----- Provided information

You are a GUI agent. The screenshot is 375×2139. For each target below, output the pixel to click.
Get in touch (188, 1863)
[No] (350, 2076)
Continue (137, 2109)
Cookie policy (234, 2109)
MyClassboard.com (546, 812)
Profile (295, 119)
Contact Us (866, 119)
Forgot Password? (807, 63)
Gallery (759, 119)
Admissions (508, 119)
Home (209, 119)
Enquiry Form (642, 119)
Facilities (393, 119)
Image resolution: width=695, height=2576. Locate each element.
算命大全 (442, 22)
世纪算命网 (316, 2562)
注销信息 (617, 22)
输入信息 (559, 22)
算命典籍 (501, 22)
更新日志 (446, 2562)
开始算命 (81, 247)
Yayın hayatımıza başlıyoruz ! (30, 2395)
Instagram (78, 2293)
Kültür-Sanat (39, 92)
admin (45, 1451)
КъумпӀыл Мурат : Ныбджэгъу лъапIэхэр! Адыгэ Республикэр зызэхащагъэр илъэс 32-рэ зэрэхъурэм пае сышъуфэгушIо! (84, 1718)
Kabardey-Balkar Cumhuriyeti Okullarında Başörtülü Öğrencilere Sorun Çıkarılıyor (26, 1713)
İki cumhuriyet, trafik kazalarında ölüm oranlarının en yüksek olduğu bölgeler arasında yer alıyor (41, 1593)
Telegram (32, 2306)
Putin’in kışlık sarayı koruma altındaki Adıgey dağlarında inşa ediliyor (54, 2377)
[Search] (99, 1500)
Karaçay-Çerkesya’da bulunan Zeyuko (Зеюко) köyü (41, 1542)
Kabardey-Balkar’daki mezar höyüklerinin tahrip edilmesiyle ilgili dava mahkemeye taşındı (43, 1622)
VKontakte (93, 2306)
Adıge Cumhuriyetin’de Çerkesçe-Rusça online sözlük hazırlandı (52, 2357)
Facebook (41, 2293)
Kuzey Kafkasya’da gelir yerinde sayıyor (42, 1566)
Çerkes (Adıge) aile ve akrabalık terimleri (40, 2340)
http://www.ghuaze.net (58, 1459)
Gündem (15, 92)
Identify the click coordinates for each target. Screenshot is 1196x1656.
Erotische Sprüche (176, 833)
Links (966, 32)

----------

### Assigned task
Among the records above, find the lines where the word "Kabardey" appears and copy them.

### Completed exercise
Kabardey-Balkar Cumhuriyeti Okullarında Başörtülü Öğrencilere Sorun Çıkarılıyor (26, 1713)
Kabardey-Balkar’daki mezar höyüklerinin tahrip edilmesiyle ilgili dava mahkemeye taşındı (43, 1622)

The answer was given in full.